That year, the team went from handing Sri Lanka their first Test series victory here at home due to complacent performances in Durban and Gqeberha, to crashing out of the ODI World Cup in the group stages in the UK a few months later.

The cricket on the field was average while behind the scenes, SA cricket continued to make headlines for all the wrong reasons, with coach Mark Boucher’s name coming up in Advocate Dumisa Ntsebeza’s Social Justice and Nation Building Hearings.

During that time, the national team lost its main sponsor and went for multiple years without one.

With a few rearrangements in the suits running the game behind the scenes, a new coaching staff and a team that seemed to have finally fully transitioned into a formidable international side, the Proteas appear to be on an upward trajectory.

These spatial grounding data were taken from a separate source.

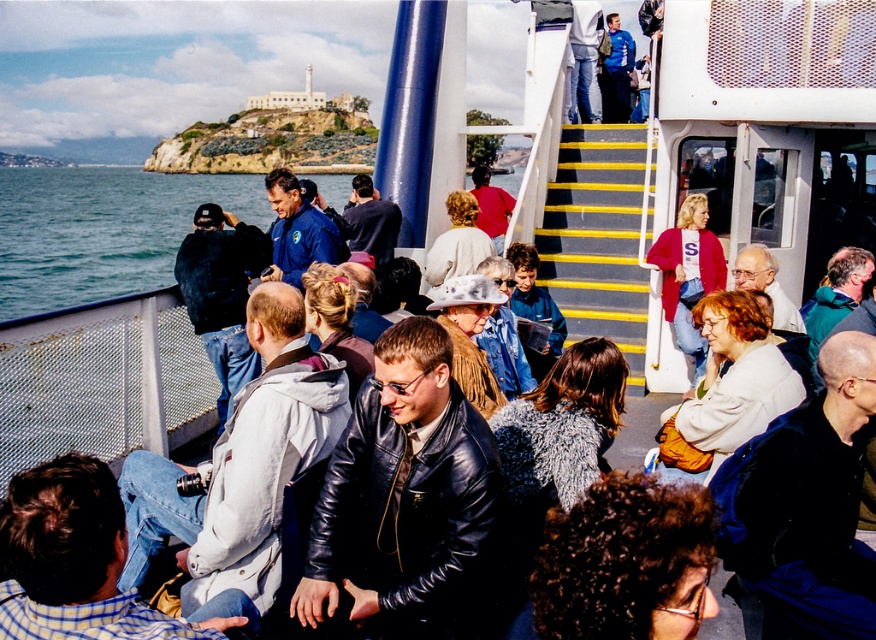 Is point (680, 516) positioned behind point (691, 397)?

No, it is in front of (691, 397).

Can you confirm if dark curly hair at center is positioned to the left of white fuzzy jacket at center?

Indeed, dark curly hair at center is positioned on the left side of white fuzzy jacket at center.

Locate an element on the screen. Image resolution: width=876 pixels, height=640 pixels. dark curly hair at center is located at coordinates (626, 561).

Is point (684, 339) closer to viewer compared to point (442, 268)?

Yes, point (684, 339) is closer to viewer.

Who is more forward, (662, 259) or (458, 209)?

Positioned in front is point (662, 259).

Where is `red sweater at upper right`? The image size is (876, 640). red sweater at upper right is located at coordinates (689, 273).

How far apart are dark blue leather jacket at lower right and dark curly hair at center?

A distance of 7.72 meters exists between dark blue leather jacket at lower right and dark curly hair at center.

Who is more distant from viewer, (x=742, y=540) or (x=592, y=609)?

The point (x=742, y=540) is more distant.

At what (x,y) coordinates should I click in order to perform the action: click on dark blue leather jacket at lower right. Please return your answer as a coordinate pair (x, y). Looking at the image, I should click on (804, 502).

The side certainly left no doubts about their coming of age as they displayed a different level of hunger, going unbeaten on their way to the country’s first appearance at a World Cup final.

Despite narrowly losing to India by seven runs in this past weekend’s T20 World Cup final, the Proteas have set a lot of wrongs right, including getting rid of the ‘chokers’ tag that has followed the team in every edition of the World Cup.

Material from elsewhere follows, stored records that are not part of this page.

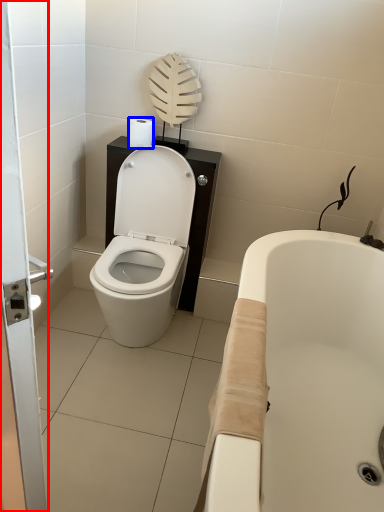 Question: Which point is closer to the camera, screen door (highlighted by a red box) or toilet paper (highlighted by a blue box)?

Choices:
 (A) screen door
 (B) toilet paper

Answer: (A) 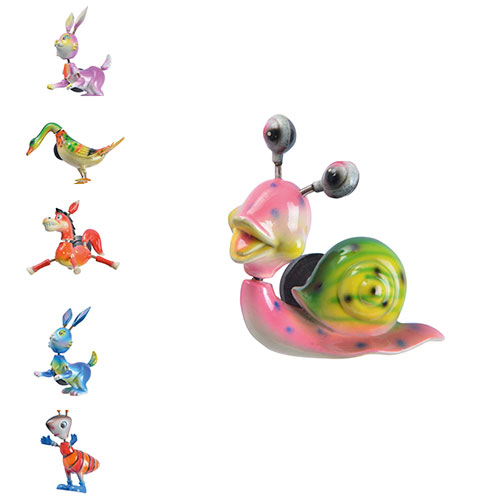 Find the location of a particular element. The image size is (500, 500). knick knacks is located at coordinates 71,474, 77,346, 68,237, 78,154, 86,60, 325,264. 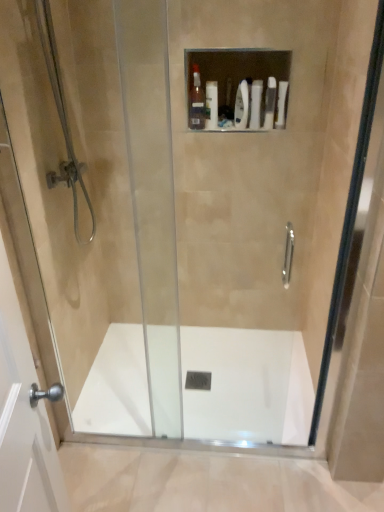 Image resolution: width=384 pixels, height=512 pixels. What do you see at coordinates (100, 200) in the screenshot?
I see `clear glass shower door at left` at bounding box center [100, 200].

At what (x,y) coordinates should I click in order to perform the action: click on clear glass shower door at left. Please return your answer as a coordinate pair (x, y). The image size is (384, 512). Looking at the image, I should click on (100, 200).

Image resolution: width=384 pixels, height=512 pixels. Identify the location of clear glass shower door at left. (100, 200).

With three of the World Cup finalists arriving at OR Tambo International Airport today – Lungi Ngidi, Keshav Maharaj and Ottneil Baartman – the work will have to continue as there is the ICC Champions trophy next year, a tournament that will help the side prepare for the home ODI World Cup in 2027.

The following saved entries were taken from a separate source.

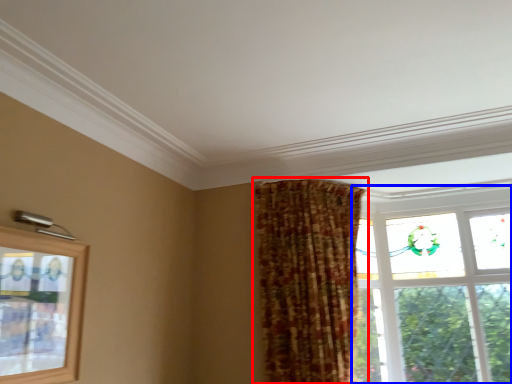 Question: Which object appears closest to the camera in this image, curtain (highlighted by a red box) or window (highlighted by a blue box)?

Choices:
 (A) curtain
 (B) window

Answer: (A) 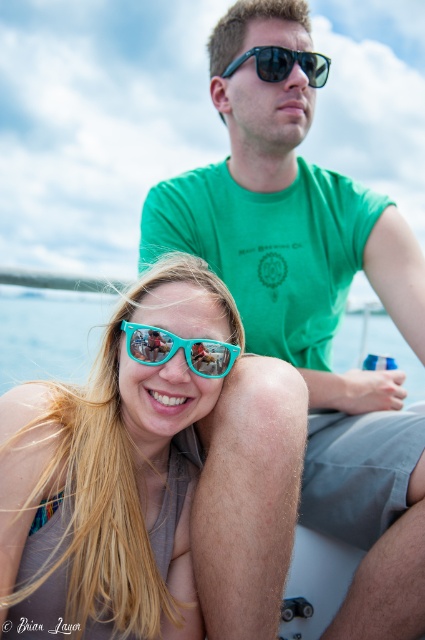 Between green matte t-shirt at upper center and teal plastic goggles at center, which one appears on the right side from the viewer's perspective?

From the viewer's perspective, green matte t-shirt at upper center appears more on the right side.

Does green matte t-shirt at upper center come in front of teal plastic goggles at center?

No.

Identify the location of green matte t-shirt at upper center. Image resolution: width=425 pixels, height=640 pixels. (311, 305).

The image size is (425, 640). Identify the location of teal plastic sunglasses at center. pyautogui.click(x=115, y=468).

This screenshot has height=640, width=425. I want to click on teal plastic sunglasses at center, so click(x=115, y=468).

Does green matte t-shirt at upper center have a lesser height compared to sunglasses at upper center?

Incorrect, green matte t-shirt at upper center's height does not fall short of sunglasses at upper center's.

Is green matte t-shirt at upper center below sunglasses at upper center?

Correct, green matte t-shirt at upper center is located below sunglasses at upper center.

Between point (176, 216) and point (308, 81), which one is positioned behind?

The point (176, 216) is more distant.

This screenshot has height=640, width=425. I want to click on green matte t-shirt at upper center, so click(311, 305). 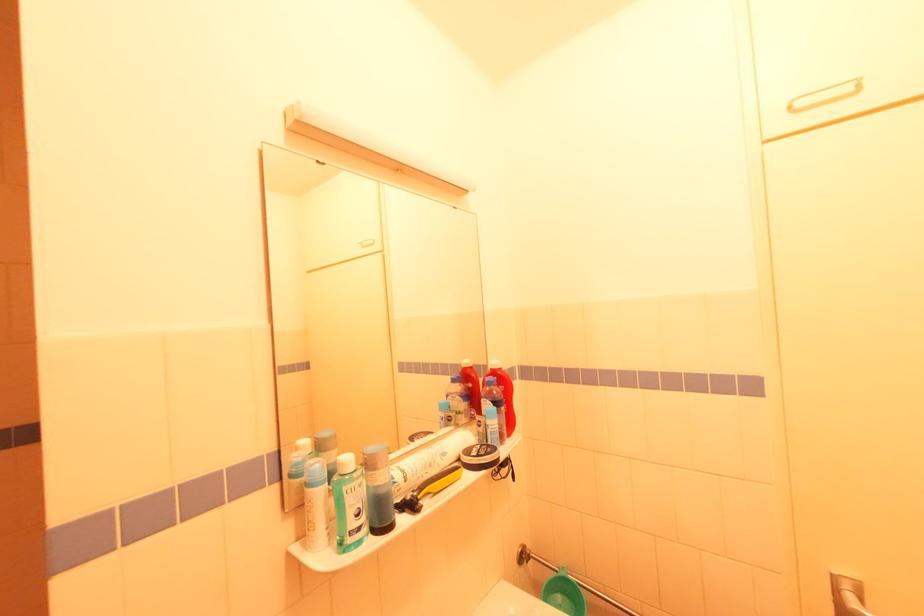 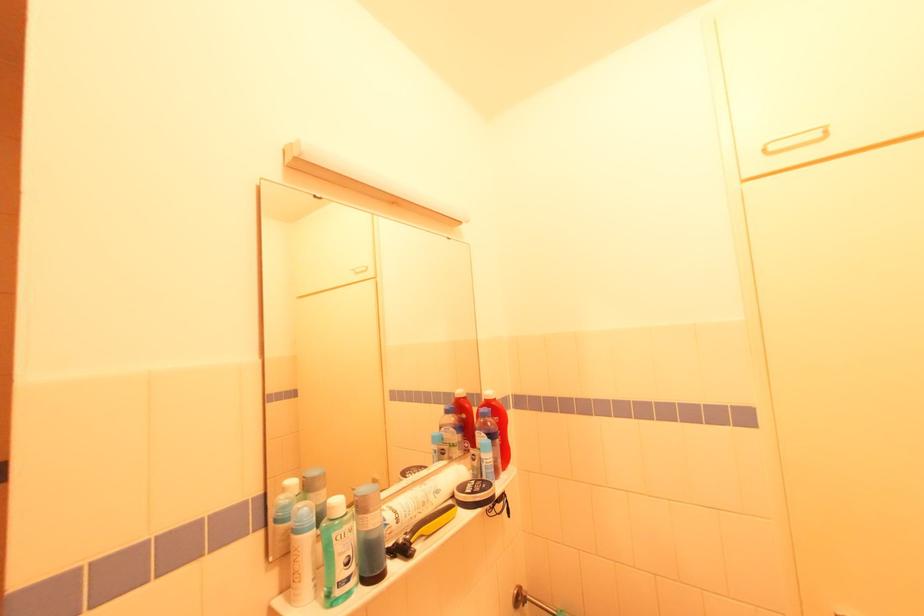 Find the pixel in the second image that matches pixel 497 379 in the first image.

(492, 410) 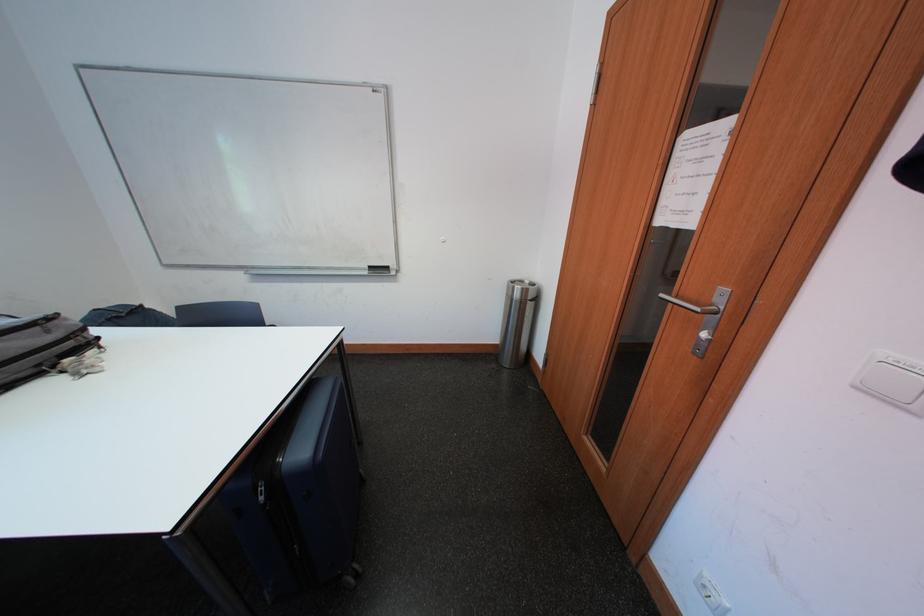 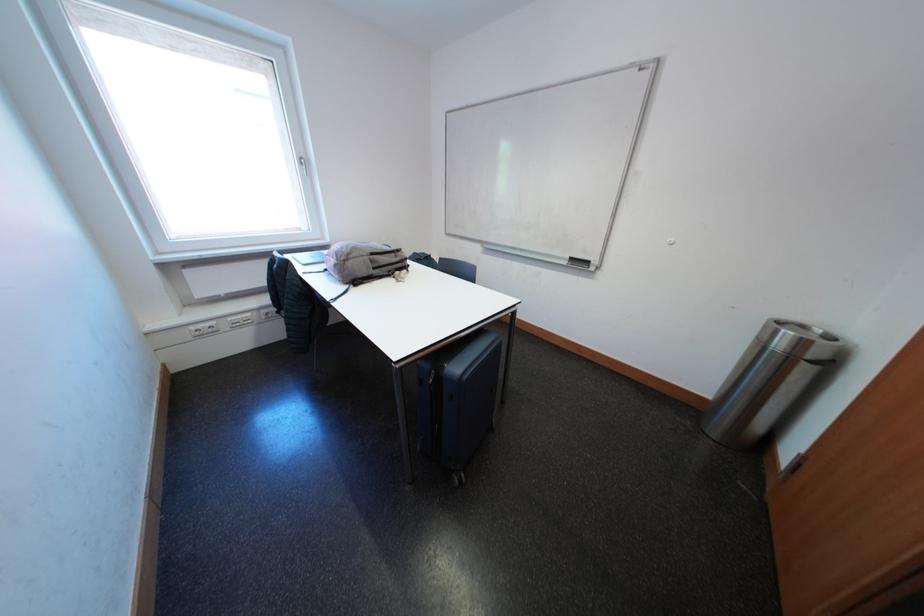 In the second image, find the point that corresponds to (58,334) in the first image.

(406, 261) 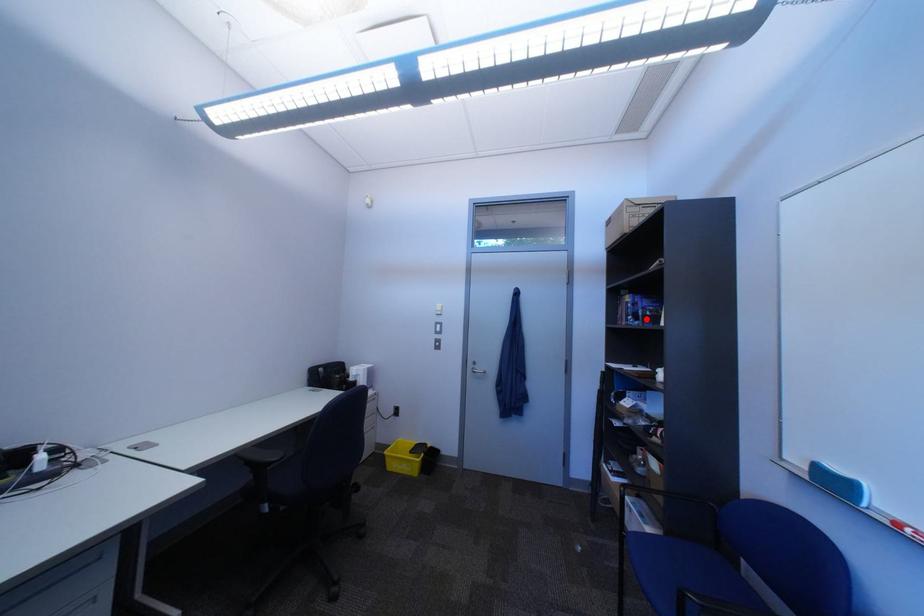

With several of the Proteas’ World Cup squad members currently in the US for Major League Cricket, another tournament which will see the world’s best T20 players go head to head starting tomorrow, there’s no doubt that these players will only grow in confidence and bring all that experience into the Proteas team in the near future.

If anything, what this World Cup has demonstrated is that at the Proteas level, coaches need to be given freedom in selecting their teams.

Proteas white-ball coach Rob Walter was the first coach to be given the green light to select the squad he saw fit to take South Africa to new heights despite it only including one black African player, Kagiso Rabada.

However, the coach and his preferred team went on to achieve what many believed was out of reach for any Proteas team.